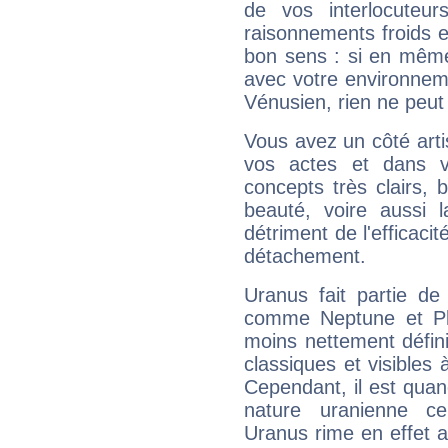
de vos interlocuteu
raisonnements froids et
bon sens : si en même 
avec votre environnem
Vénusien, rien ne peut 
Vous avez un côté arti
vos actes et dans 
concepts très clairs, b
beauté, voire aussi l
détriment de l'efficacit
détachement.
Uranus fait partie de
comme Neptune et Plut
moins nettement défini
classiques et visibles 
Cependant, il est qua
nature uranienne cer
Uranus rime en effet a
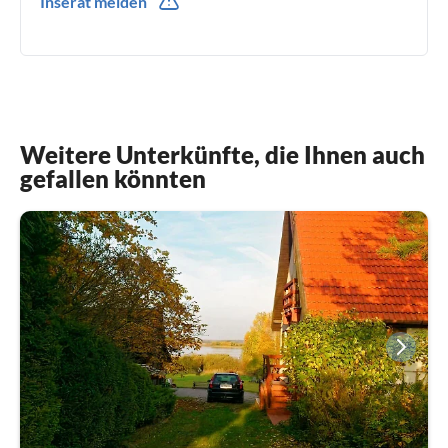
Inserat melden
0048(0) 696187124
Weitere Unterkünfte, die Ihnen auch
gefallen könnten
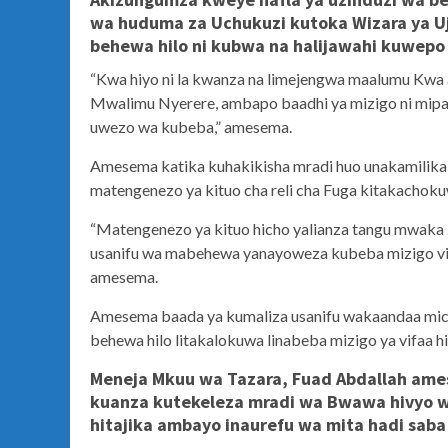
wa huduma za Uchukuzi kutoka Wizara ya U
behewa hilo ni kubwa na halijawahi kuwepo k
“Kwa hiyo ni la kwanza na limejengwa maalumu Kwa 
Mwalimu Nyerere, ambapo baadhi ya mizigo ni mip
uwezo wa kubeba,” amesema.
Amesema katika kuhakikisha mradi huo unakamilika s
matengenezo ya kituo cha reli cha Fuga kitakachok
“Matengenezo ya kituo hicho yalianza tangu mwaka
usanifu wa mabehewa yanayoweza kubeba mizigo vif
amesema.
Amesema baada ya kumaliza usanifu wakaandaa mic
behewa hilo litakalokuwa linabeba mizigo ya vifaa h
Meneja Mkuu wa Tazara, Fuad Abdallah ames
kuanza kutekeleza mradi wa Bwawa hivyo w
hitajika ambayo inaurefu wa mita hadi saba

▶ [WHAT TO WORK ON]:
Everything from the line containing "behewa hilo ni kubwa na halijawahi kuwepo k" through the final line of the listing, inclusive, must be reproduced exactly; leave out the rest.

▶ [RESULT BELOW]:
behewa hilo ni kubwa na halijawahi kuwepo k
“Kwa hiyo ni la kwanza na limejengwa maalumu Kwa 
Mwalimu Nyerere, ambapo baadhi ya mizigo ni mip
uwezo wa kubeba,” amesema.
Amesema katika kuhakikisha mradi huo unakamilika s
matengenezo ya kituo cha reli cha Fuga kitakachok
“Matengenezo ya kituo hicho yalianza tangu mwaka
usanifu wa mabehewa yanayoweza kubeba mizigo vif
amesema.
Amesema baada ya kumaliza usanifu wakaandaa mic
behewa hilo litakalokuwa linabeba mizigo ya vifaa h
Meneja Mkuu wa Tazara, Fuad Abdallah ames
kuanza kutekeleza mradi wa Bwawa hivyo w
hitajika ambayo inaurefu wa mita hadi saba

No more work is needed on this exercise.